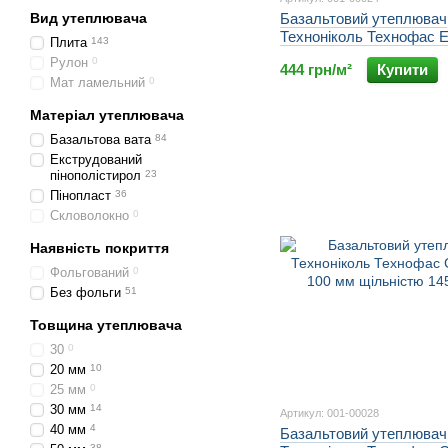
Вид утеплювача
Базальтовий утеплювач
Техноніколь Технофас 
Плита
143
мм щільністю 135 кг/м3
Рулон
0
444 грн/м²
Купити
Мат ламельний
0
Матеріал утеплювача
Базальтова вата
84
Екструдований
пінополістирол
23
Пінопласт
36
Скловолокно
0
Наявність покриття
Фольгований
0
Без фольги
51
Товщина утеплювача
30
0
20 мм
10
25 мм
0
30 мм
14
Артикул: 001-00028
40 мм
4
Базальтовий утеплювач
38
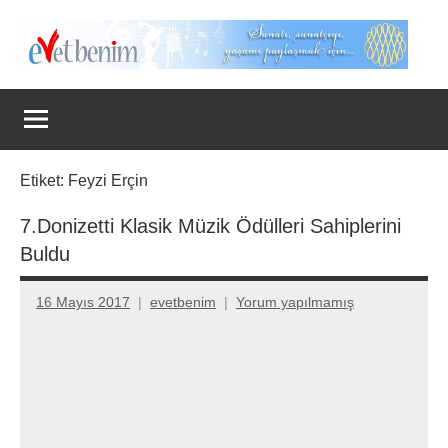
İçeriğe
geç
Evet
Benim
Etiket:
Feyzi Erçin
7.Donizetti Klasik Müzik Ödülleri Sahiplerini
Buldu
16 Mayıs 2017
evetbenim
Yorum yapılmamış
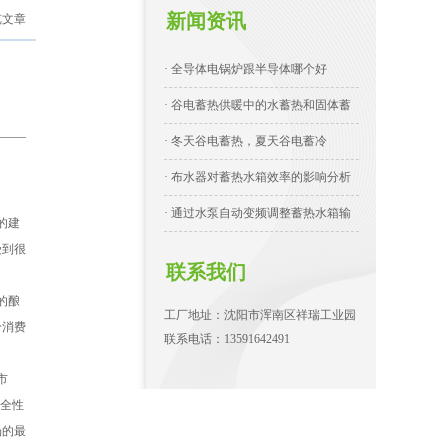
新闻资讯
览文章
· 全导体电锅炉跟半导体哪个好
· 谷电蓄热供暖中的水蓄热和固体蓄
· 冬天谷电蓄热，夏天谷电蓄冷
· 布水器对蓄热水箱效率的影响分析
· 通过水泵自动变频调整蓄热水箱输
的建
受到很
联系我们
的酿
工厂地址：沈阳市浑南区祥瑞工业园
给消费
联系电话：13591642491
市
安全性
场的最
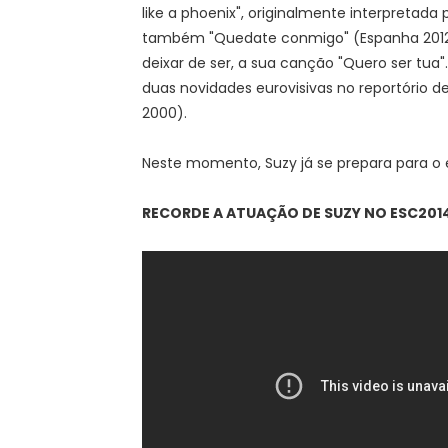
like a phoenix", originalmente interpretada
também "Quedate conmigo" (Espanha 2012), 
deixar de ser, a sua canção "Quero ser tu
duas novidades eurovisivas no reportório de 
2000).
Neste momento, Suzy já se prepara para o 
RECORDE A ATUAÇÃO DE SUZY NO ESC2014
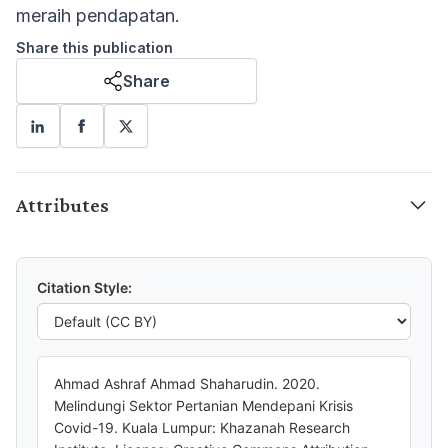
meraih pendapatan.
Share this publication
Share
Attributes
Citation Style:
Ahmad Ashraf Ahmad Shaharudin. 2020.
Melindungi Sektor Pertanian Mendepani Krisis
Covid-19. Kuala Lumpur: Khazanah Research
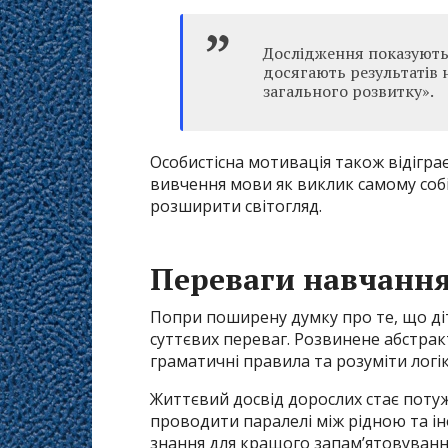
Дослідження показують,
досягають результатів 
загального розвитку».
Особистісна мотивація також відігра
вивчення мови як виклик самому собі
розширити світогляд.
Переваги навчання
Попри поширену думку про те, що ді
суттєвих переваг. Розвинене абстра
граматичні правила та розуміти логі
Життєвий досвід дорослих стає поту
проводити паралелі між рідною та 
знання для кращого запам’ятовуванн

--*--

■ **Aim of the task**
In the answer, the data should reappear exactly, with no pictures.

■ **Your solution**
Вид утеплювача
Базальтовий утеплювач
Техноніколь Технофас 
Плита
143
мм щільністю 135 кг/м3
Рулон
0
444 грн/м²
Купити
Мат ламельний
0
Матеріал утеплювача
Базальтова вата
84
Екструдований
пінополістирол
23
Пінопласт
36
Скловолокно
0
Наявність покриття
Фольгований
0
Без фольги
51
Товщина утеплювача
30
0
20 мм
10
25 мм
0
30 мм
14
Артикул: 001-00028
40 мм
4
Базальтовий утеплювач
38
İçeriğe
geç
Evet
Benim
Etiket:
Feyzi Erçin
7.Donizetti Klasik Müzik Ödülleri Sahiplerini
Buldu
16 Mayıs 2017
evetbenim
Yorum yapılmamış
新闻资讯
览文章
· 全导体电锅炉跟半导体哪个好
· 谷电蓄热供暖中的水蓄热和固体蓄
· 冬天谷电蓄热，夏天谷电蓄冷
· 布水器对蓄热水箱效率的影响分析
· 通过水泵自动变频调整蓄热水箱输
的建
受到很
联系我们
的酿
工厂地址：沈阳市浑南区祥瑞工业园
给消费
联系电话：13591642491
市
安全性
场的最
like a phoenix", originalmente interpretada
também "Quedate conmigo" (Espanha 2012), 
deixar de ser, a sua canção "Quero ser tu
duas novidades eurovisivas no reportório de 
2000).
Neste momento, Suzy já se prepara para o 
RECORDE A ATUAÇÃO DE SUZY NO ESC2014
meraih pendapatan.
Share this publication
Share
Attributes
Citation Style:
Ahmad Ashraf Ahmad Shaharudin. 2020.
Melindungi Sektor Pertanian Mendepani Krisis
Covid-19. Kuala Lumpur: Khazanah Research
Дослідження показують,
досягають результатів 
загального розвитку».
Особистісна мотивація також відігра
вивчення мови як виклик самому собі
розширити світогляд.
Переваги навчання
Попри поширену думку про те, що ді
суттєвих переваг. Розвинене абстра
граматичні правила та розуміти логі
Життєвий досвід дорослих стає поту
проводити паралелі між рідною та 
знання для кращого запам’ятовуванн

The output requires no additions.